Vicki forced the muscles of her neck and jaw to ease, but she still found it necessary to keep her fist pressed against the table. “How do you know, Hella? What are you not telling me about the fruit?”

Hella’s chest rose with a deep breath and fell. “I feel really stupid, but” – she looked up – “you know how one of the apples was chipped on the top?”

“Yes, we always put that one at the bottom of the bowl. It’s never a problem.”
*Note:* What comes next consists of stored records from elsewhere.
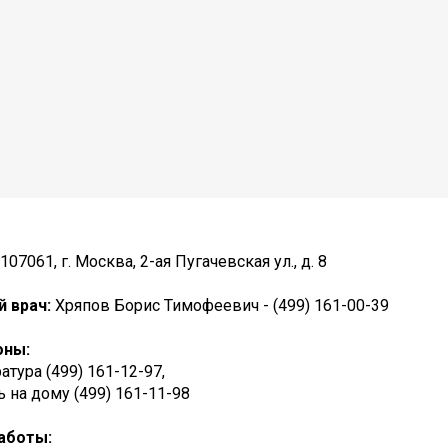
107061, г. Москва, 2-ая Пугачевская ул., д. 8
й врач:
Хряпов Борис Тимофеевич - (499) 161-00-39
оны:
атура (499) 161-12-97,
на дому (499) 161-11-98
аботы: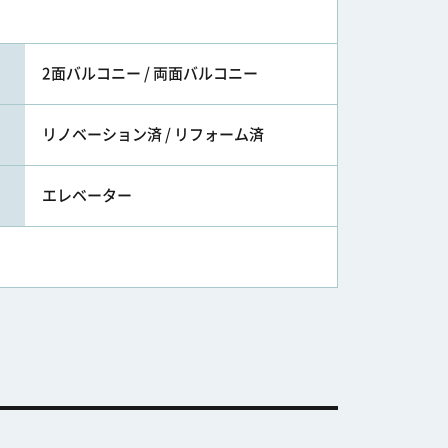
2面バルコニー / 両面バルコニー
リノベーション済 / リフォーム済
エレベーター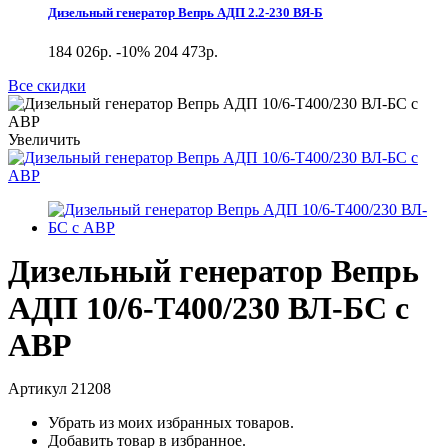
Дизельный генератор Вепрь АДП 2.2-230 ВЯ-Б
184 026р.
-10%
204 473р.
Все скидки
Увеличить
Дизельный генератор Вепрь
АДП 10/6-Т400/230 ВЛ-БС с
АВР
Артикул
21208
Убрать из моих избранных товаров.
Добавить товар в избранное.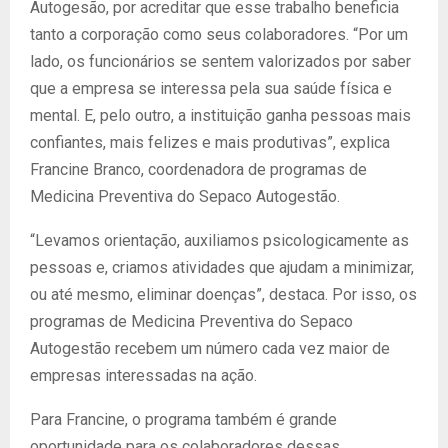
Autogesão, por acreditar que esse trabalho beneficia
tanto a corporação como seus colaboradores. “Por um
lado, os funcionários se sentem valorizados por saber
que a empresa se interessa pela sua saúde física e
mental. E, pelo outro, a instituição ganha pessoas mais
confiantes, mais felizes e mais produtivas”, explica
Francine Branco, coordenadora de programas de
Medicina Preventiva do Sepaco Autogestão.
“Levamos orientação, auxiliamos psicologicamente as
pessoas e, criamos atividades que ajudam a minimizar,
ou até mesmo, eliminar doenças”, destaca. Por isso, os
programas de Medicina Preventiva do Sepaco
Autogestão recebem um número cada vez maior de
empresas interessadas na ação.
Para Francine, o programa também é grande
oportunidade para os colaboradores dessas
“Well, I was telling my husband about it. He’s a wood guy, you know? Refinishes wood? Mostly pine stuff, for cottagers.” Hella was making intermittent eye contact with Vicki, but most of the time kept her eyes on the ball of paper, which she was now turning in her hands. “And he said he could probably fix it. And I thought that would be a nice thing to do for you. And then, so, I brought the box home with me, because it was easier than searching through the whole thing at the warehouse. And while it was at home with me, my kids got into it.” She paused and looked up, as if to gauge Vicki’s state of mind, then continued turning the paper ball. “I was in the basement, doing the laundry, and I don’t know where the heck my husband was, but anyway my, well, one of my kids got into the box. You know Jeremy.”